Derrida en castellano

Derrida en francés

Nietzsche
Heidegger

Principal

En francés

Textos

Comentarios

Fotos

Cronología

Bibliografía

Links


«Toute prise de parole est un acte pédagogique
»
Jaques Derrida

Entretien avec Jean Blain, Lire, mars 1994

 Jacques Derrida

 

LIRE. Si l’on vous dit Vous êtes l’intellectuel français le plus célèbre aux Etats-Unis, vous réagissez comment?

Jacques Derrida. Vous me soufflez le bon mot: réaction. Je demanderais d’abord à l’interlocuteur fictif que vous invoquez à quoi il réagit et pourquoi tant de gens s’intéressent d’abord, pour ne pas dire seulement, à cette «célébrité américaine». Pour laisser croire que rien d’analogue ne se passe en France? Que je ne devrais intéresser que l’étranger? Si la réponse française à mon travail est différente, elle compte, elle est irrécusable. Elle ne passe pas par les mêmes lieux. En France, depuis le début des années 70, un certain verrouillage a été tenté dans bien des appareils universitaires et médiatiques.

 

Vous en avez été la victime?

Jacques Derrida. A supposer que je souffre de cette situation, c’est avant tout parce que de grands penseurs (je pense à l’œuvre extraordinaire d’un philosophe comme Jean-Luc Nancy, à Philippe Lacoue-Labarthe et à d’autres, dans et hors de l’université) payent, comme la philosophie française, le prix de ce verrouillage. C’est une grave injustice, j’espère qu’elle sera un jour corrigée. Je parle ici de large popularité, car dans des cercles plus étroits et de compétence plus raffinée, on prend une mesure plus juste de ces travaux.

 

Les Etats-Unis sont une bouffée d’air?

Jacques Derrida. Il y a aussi des guerres, là-bas, mais loyales ou non, elles s’y livrent le plus souvent à visage découvert. Ici, les choses sont silencieuses, paralysées dans des chicanes parisiennes. La concentration culturelle fait que tout tient dans une main. Aux Etats-Unis la dispersion du monde académique assure une circulation plus large, plus rapide, plus active.

 

Outre-Atlantique, votre influence s’est surtout exercée à travers les départements de littérature?

Jacques Derrida. Ce fut vrai, dans une certaine mesure, au début. Mais dans ces départements, on s’intéressait depuis longtemps à la théorie de la littérature. La philosophie y était souvent enseignée comme telle (à Yale, par exemple, dans le département de littérature comparée). Ce sont donc des lieux de grande culture théorique et philosophique qui ont accueilli la déconstruction. Maintenant des intérêts analogues gagnent des départements de philosophie et même de philosophie analytique, ce qui rend nerveux certains collègues américains.
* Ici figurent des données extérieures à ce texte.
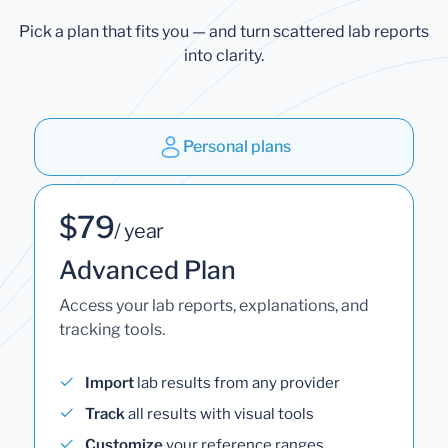
Pick a plan that fits you — and turn scattered lab reports
into clarity.
Personal plans
$79
/ year
Advanced Plan
Access your lab reports, explanations, and
tracking tools.
Import
lab results from any provider
Track
all results with visual tools
Customize
your reference ranges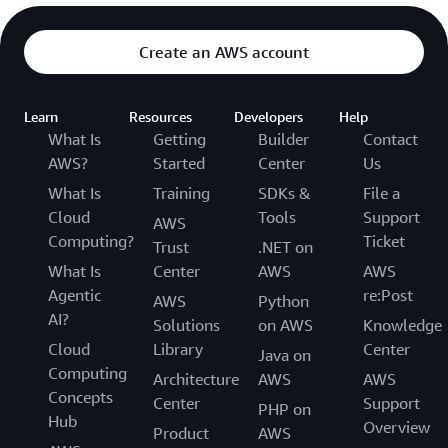
Create an AWS account
Learn
Resources
Developers
Help
What Is
Getting
Builder
Contact
AWS?
Started
Center
Us
What Is
Training
SDKs &
File a
Cloud
Tools
Support
AWS
Computing?
Ticket
Trust
.NET on
What Is
Center
AWS
AWS
Agentic
re:Post
AWS
Python
AI?
Solutions
on AWS
Knowledge
Cloud
Library
Center
Java on
Computing
Architecture
AWS
AWS
Concepts
Center
Support
PHP on
Hub
Overview
Product
AWS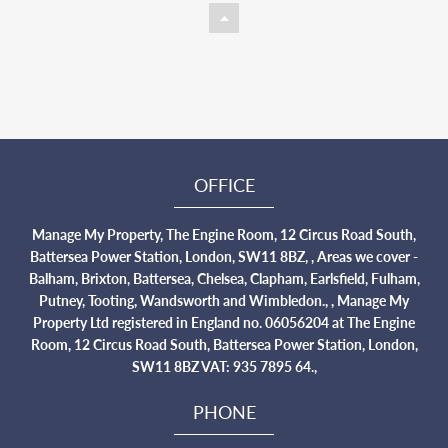
OFFICE
Manage My Property, The Engine Room, 12 Circus Road South,
Battersea Power Station, London, SW11 8BZ, , Areas we cover -
Balham, Brixton, Battersea, Chelsea, Clapham, Earlsfield, Fulham,
Putney, Tooting, Wandsworth and Wimbledon., , Manage My
Property Ltd registered in England no. 06056204 at The Engine
Room, 12 Circus Road South, Battersea Power Station, London,
SW11 8BZ VAT: 935 7895 64.,
PHONE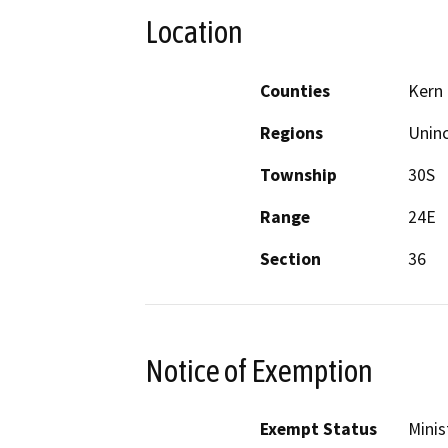
Location
Counties
Kern
Regions
Unin
Township
30S
Range
24E
Section
36
Notice of Exemption
Exempt Status
Minis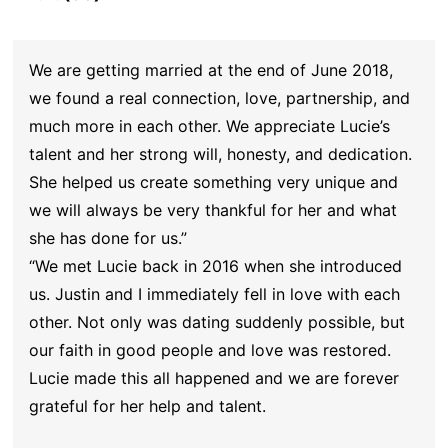
We are getting married at the end of June 2018,
we found a real connection, love, partnership, and
much more in each other. We appreciate Lucie’s
talent and her strong will, honesty, and dedication.
She helped us create something very unique and
we will always be very thankful for her and what
she has done for us.”
“We met Lucie back in 2016 when she introduced
us. Justin and I immediately fell in love with each
other. Not only was dating suddenly possible, but
our faith in good people and love was restored.
Lucie made this all happened and we are forever
grateful for her help and talent.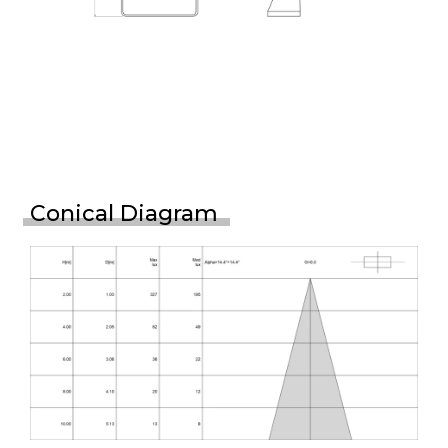
Conical Diagram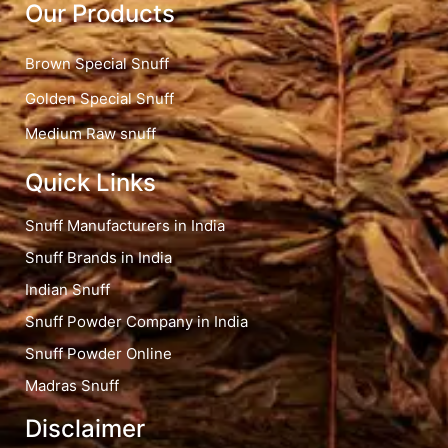
Our Products
Brown Special Snuff
Golden Special Snuff
Medium Raw snuff
Quick Links
Snuff Manufacturers in India
Snuff Brands in India
Indian Snuff
Snuff Powder Company in India
Snuff Powder Online
Madras Snuff
Disclaimer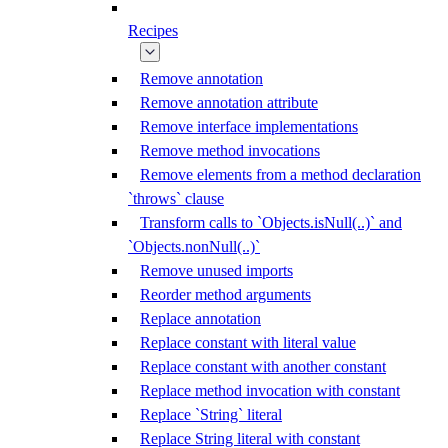
Recipes
Remove annotation
Remove annotation attribute
Remove interface implementations
Remove method invocations
Remove elements from a method declaration
`throws` clause
Transform calls to `Objects.isNull(..)` and
`Objects.nonNull(..)`
Remove unused imports
Reorder method arguments
Replace annotation
Replace constant with literal value
Replace constant with another constant
Replace method invocation with constant
Replace `String` literal
Replace String literal with constant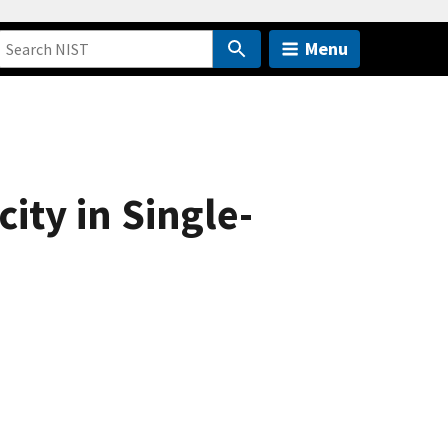
Menu
ity in Single-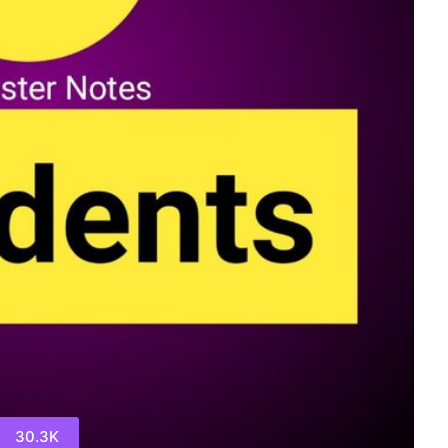
30.3K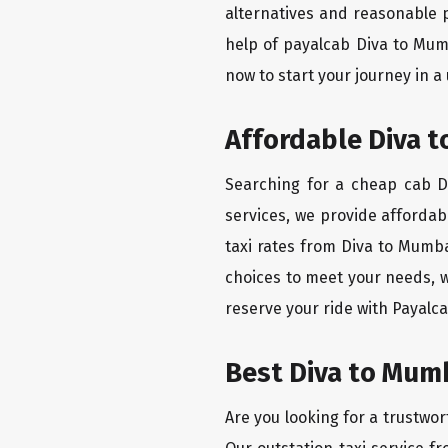
alternatives and reasonable p
help of payalcab Diva to Mum
now to start your journey in a
Affordable Diva t
Searching for a cheap cab Di
services, we provide affordabl
taxi rates from Diva to Mumba
choices to meet your needs, w
reserve your ride with Payalca
Best Diva to Mumb
Are you looking for a trustwor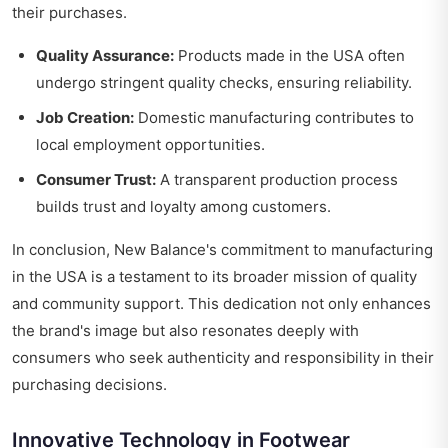
their purchases.
Quality Assurance:
Products made in the USA often
undergo stringent quality checks, ensuring reliability.
Job Creation:
Domestic manufacturing contributes to
local employment opportunities.
Consumer Trust:
A transparent production process
builds trust and loyalty among customers.
In conclusion, New Balance's commitment to manufacturing
in the USA is a testament to its broader mission of quality
and community support. This dedication not only enhances
the brand's image but also resonates deeply with
consumers who seek authenticity and responsibility in their
purchasing decisions.
Innovative Technology in Footwear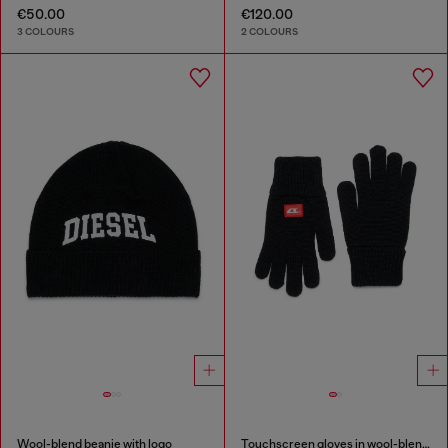
€50.00
€120.00
3 COLOURS
2 COLOURS
Wool-blend beanie with logo
Touchscreen gloves in wool-blend knit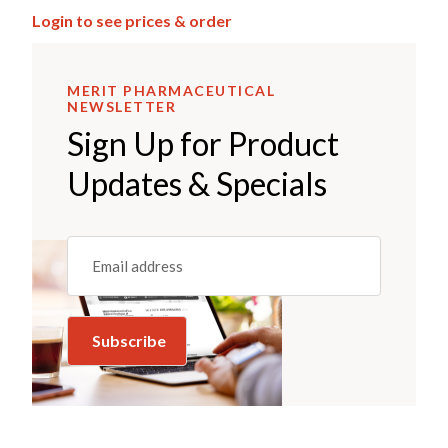
Login to see prices & order
MERIT PHARMACEUTICAL
NEWSLETTER
Sign Up for Product
Updates & Specials
Email
(REQUIRED)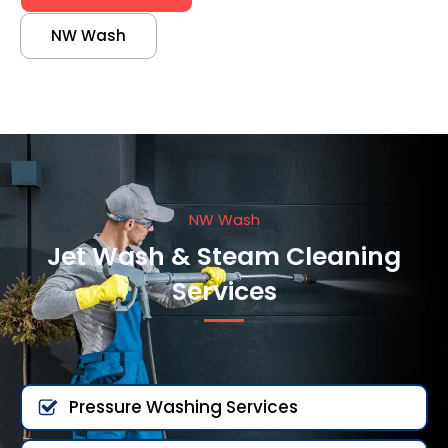
NW Wash
NW Wash
Jet Wash & Steam Cleaning
Services
Pressure Washing Services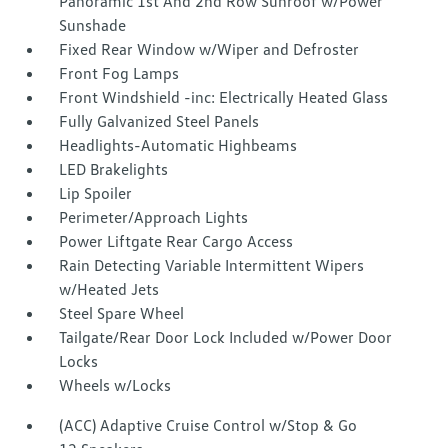
Panoramic 1st And 2nd Row Sunroof w/Power
Sunshade
Fixed Rear Window w/Wiper and Defroster
Front Fog Lamps
Front Windshield -inc: Electrically Heated Glass
Fully Galvanized Steel Panels
Headlights-Automatic Highbeams
LED Brakelights
Lip Spoiler
Perimeter/Approach Lights
Power Liftgate Rear Cargo Access
Rain Detecting Variable Intermittent Wipers
w/Heated Jets
Steel Spare Wheel
Tailgate/Rear Door Lock Included w/Power Door
Locks
Wheels w/Locks
(ACC) Adaptive Cruise Control w/Stop & Go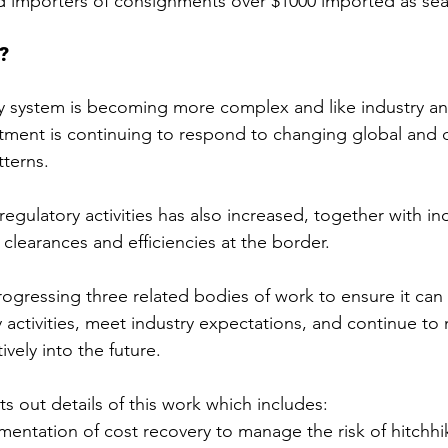
 importers of consignments over $1000 imported as sea
?
ity system is becoming more complex and like industry and
tment is continuing to respond to changing global and d
tterns.
gulatory activities has also increased, together with ind
 clearances and efficiencies at the border.
ogressing three related bodies of work to ensure it can 
y activities, meet industry expectations, and continue t
tively into the future.
ts out details of this work which includes:
entation of cost recovery to manage the risk of hitchhi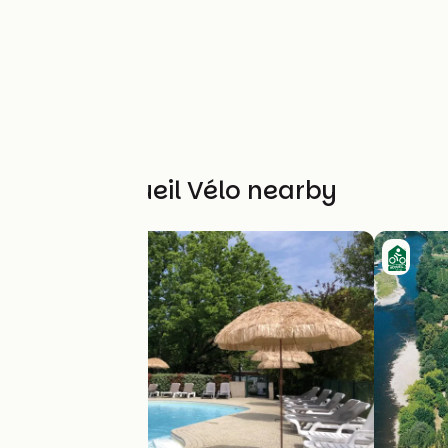
Other Accueil Vélo nearby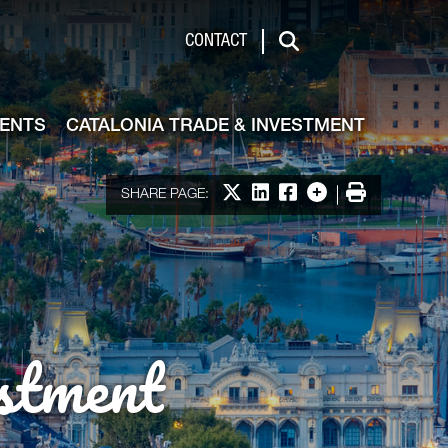
de & Investment
CONTACT
Search
VENTS
CATALONIA TRADE & INVESTMENT
Share on X
Share on LinkedIn
Share on Facebook
More options
Print
SHARE PAGE:
stment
Il faut compter aussi, de plus en plus, avec des départements qui ne sont ni de littérature ni de philosophie: c’est le cas en droit, en architecture, en théologie ou religious studies, en histoire... et même en «management», en économie, en comptabilité!

 

Aux Etats-Unis, on vous accuse, parfois, d’être à l’origine de la «Political correctness», ce mouvement qui prétend traquer impitoyablement toutes les discriminations.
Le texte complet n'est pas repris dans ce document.